Un punto da tenere presente riguarda la brand safety. Si tratta dell’introduzione di strumenti che controllano il livello di sensibilità dei contenuti organici vicino ai quali possono comparire gli annunci. Il passaggio è rilevante, perché Threads è un social testuale e conversazionale. Quindi per gli inserzionisti può essere determinante non finire accanto a discussioni controverse o inadatte.
Chi intende sponsorizzare i propri prodotti o servizi su questo social deve personalizzare gli annunci e non dare per scontato che ciò che funziona su Instagram lo faccia anche qui.

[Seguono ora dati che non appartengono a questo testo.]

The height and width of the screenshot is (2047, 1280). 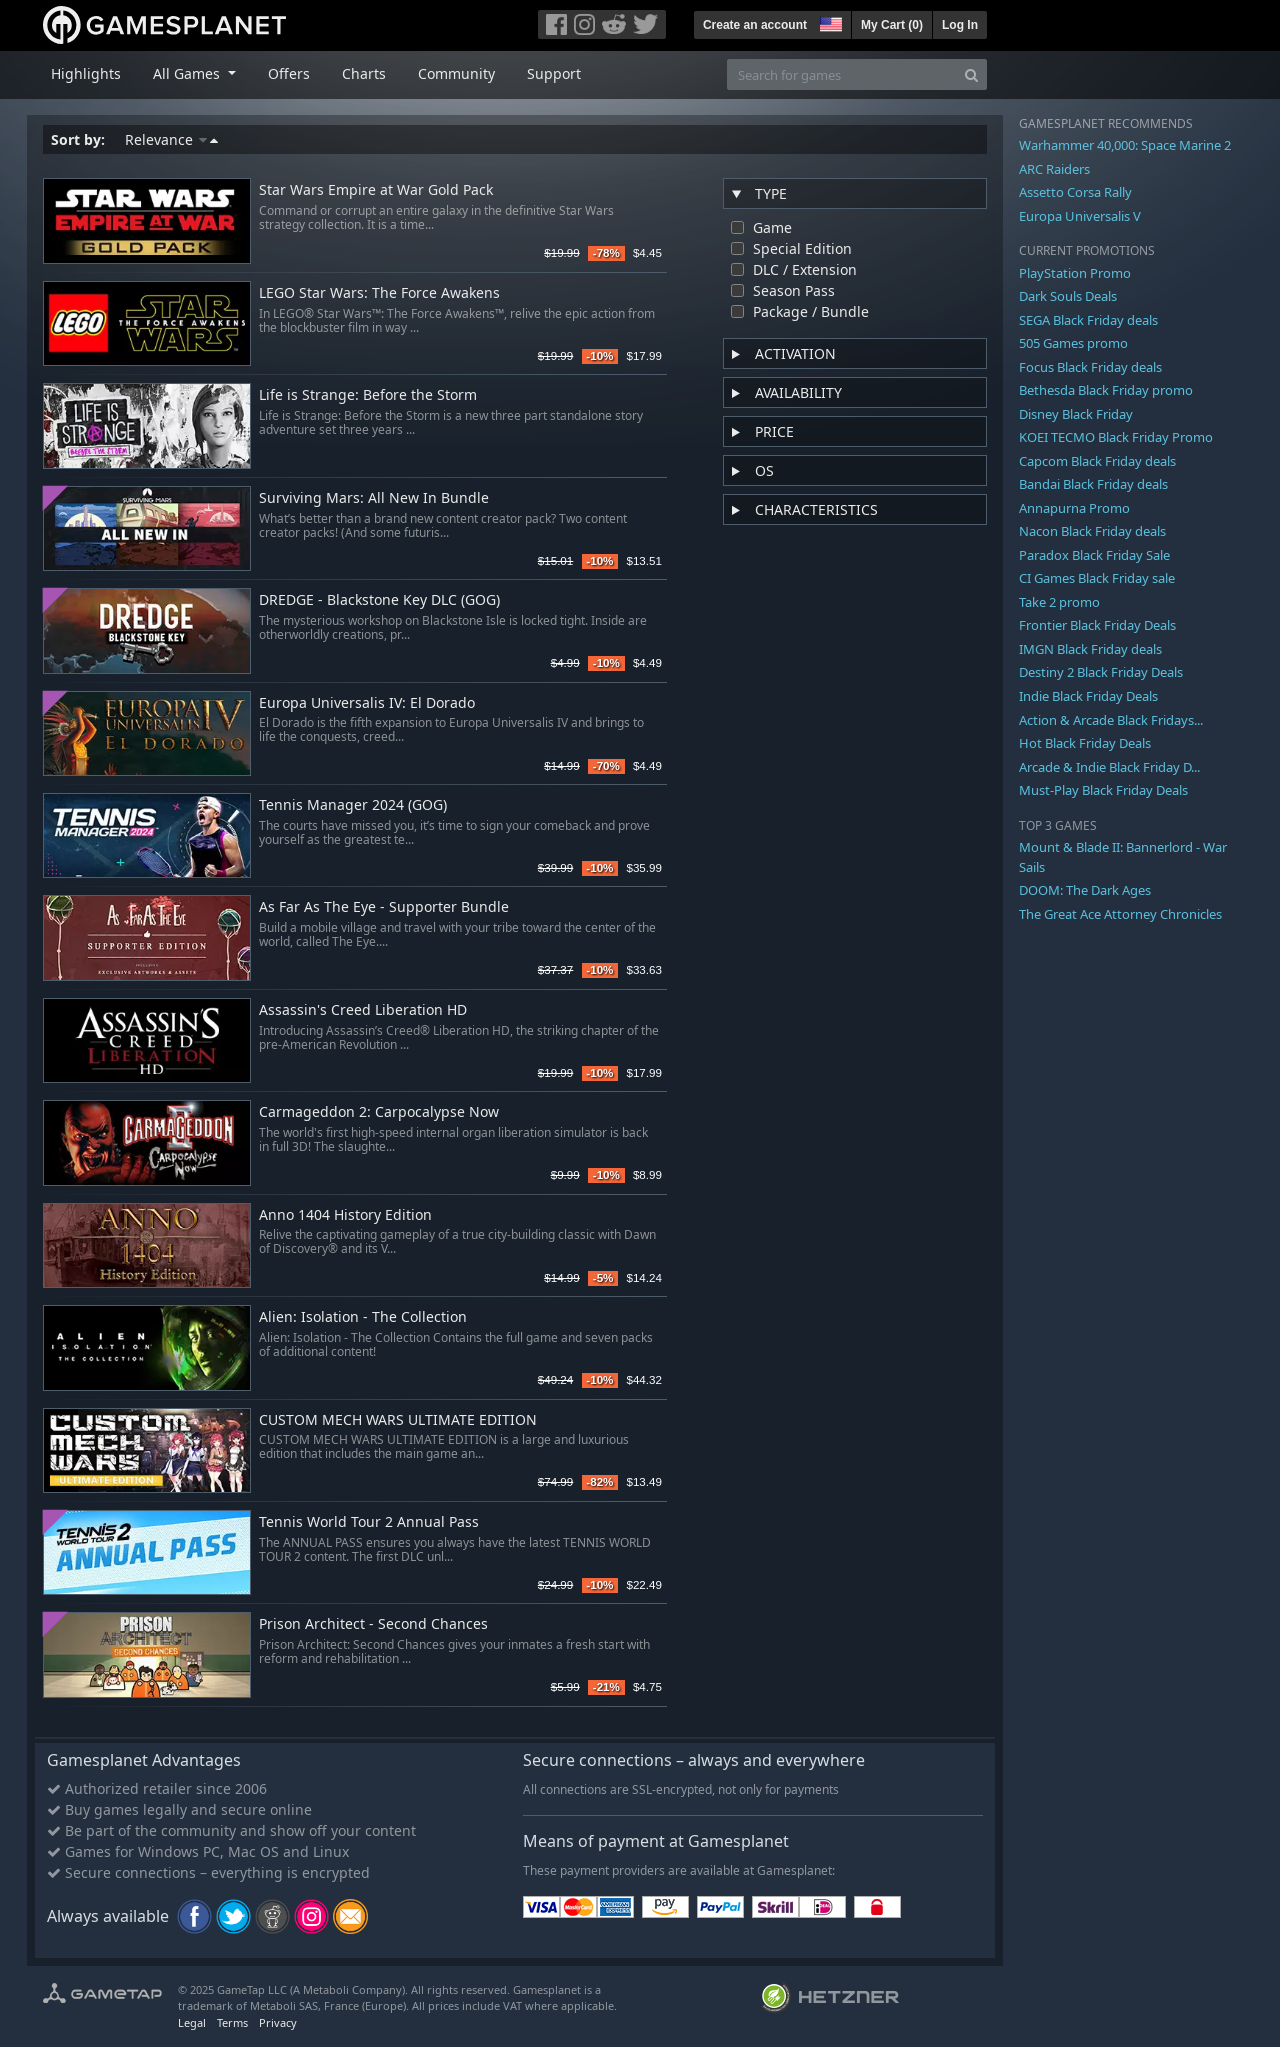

Gli attuali formati pubblicitari supportano testo, immagini e video ma la piattaforma resta incentrata sul testo. Ciò significa che svolge il ruolo principale rispetto agli elementi visivi che ne giocano uno di supporto. Più l’inserzione assomiglia a qualcosa che una persona scriverebbe e pubblicherebbe, più chance avrà di ottenere buone prestazioni.
Il Fediverso su Threads
Più che una novità Threads 2026, l’integrazione di Threads con il Fediverso è ormai uno degli aspetti peculiari del social. Combinazione delle parole “federazione” e “universo”, si tratta di un insieme di piattaforme decentralizzate e interconnesse che funzionano grazie a server indipendenti. Queste usano il protocollo ActivityPub. Grazie a questa mossa, il social di Meta permette ai propri utenti di condividere contenuti anche su piattaforme esterne come Mastodon o WordPress. Possono inoltre seguire profili di ecosistemi diversi e ricevere interazioni da server decentralizzati. L’integrazione con il Fediverso si riflette anche nell’esperienza con feed dedicati ai contenuti federati, strumenti di ricerca più avanzati e follower provenienti da altre piattaforme.

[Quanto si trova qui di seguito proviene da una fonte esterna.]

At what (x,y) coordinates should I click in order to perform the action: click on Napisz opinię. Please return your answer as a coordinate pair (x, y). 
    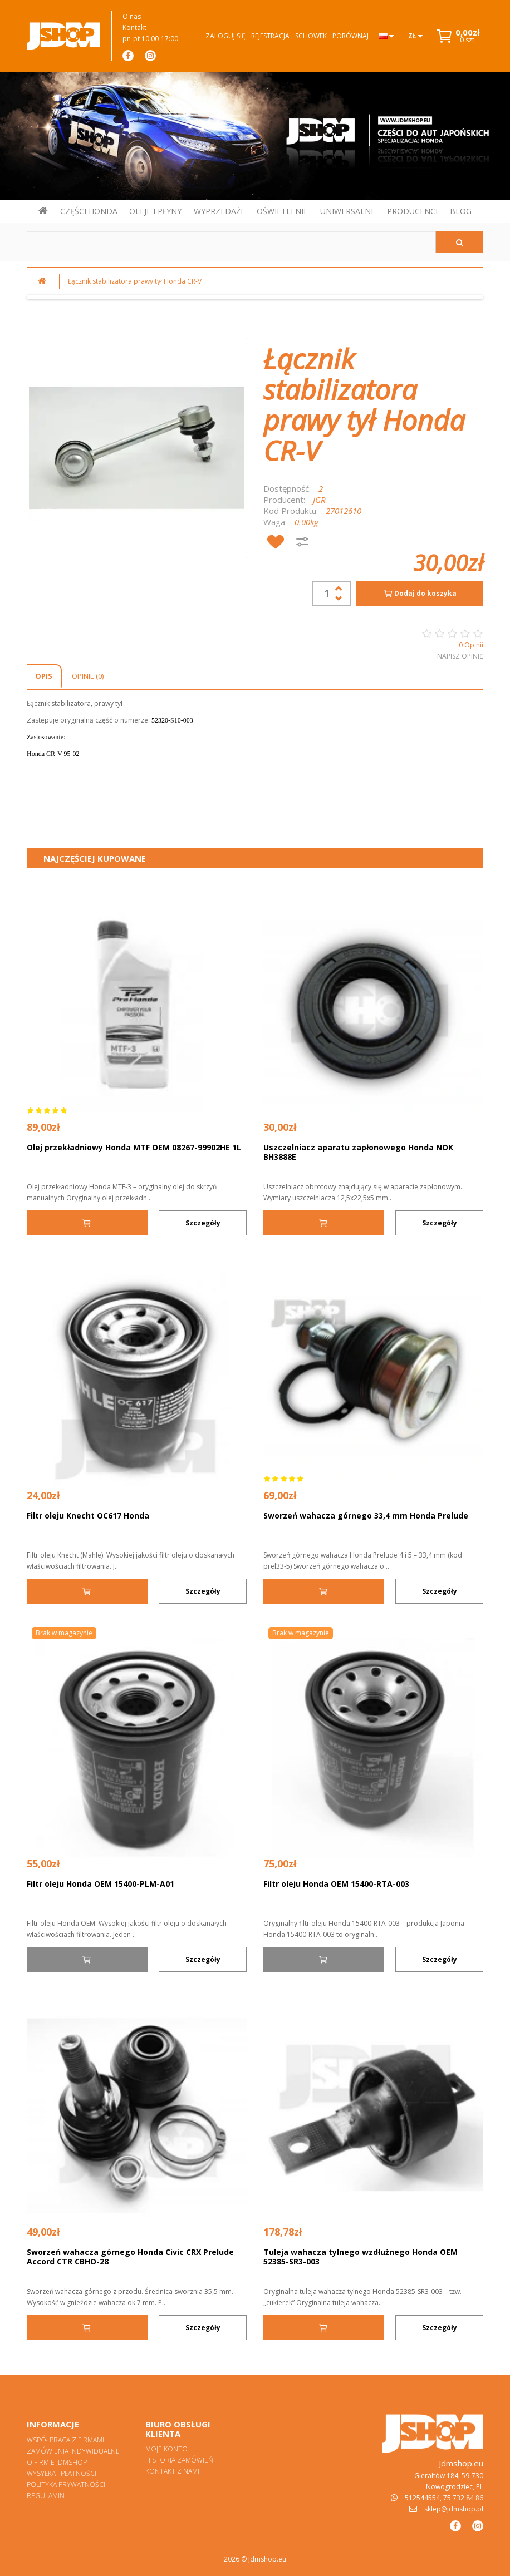     Looking at the image, I should click on (460, 656).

Si tratta di un modello ibrido, in cui Meta mantiene il controllo dell’infrastruttura ma apre alla logica decentralizzata del Fediverso. In questo meccanismo si cerca di combinare scalabilità e libertà. Questa apertura rappresenta una delle caratteristiche più distintive di Threads. E si inserisce in un contesto più ampio in cui la crescita del Fediverso continua ad alimentare il dibattito sull’autonomia degli utenti e la decentralizzazione delle piattaforme.
Come abbiamo visto, Threads si sta muovendo verso un modello sempre più ibrido. Tra apertura al Fediverso, aggiornamento dell’algoritmo e nuove modalità di interazione, la piattaforma non si limita a crescere ma ridefinisce progressivamente il proprio ruolo nel panorama dei social. Più che inseguire altri modelli, Threads sembra costruire un linguaggio proprio, basato su conversazioni fluide, maggiore controllo dell’esperienza e integrazione con un ecosistema più ampio. Inoltre, la possibilità di sviluppare campagne pubblicitarie può rappresentare una chance per i brand e le aziende che intendono raggiungere il proprio target secondo modalità inedite. Vale quindi la pena seguire l’evoluzione di questo social e valutare la sua adozione nell’ambito di progetti di comunicazione.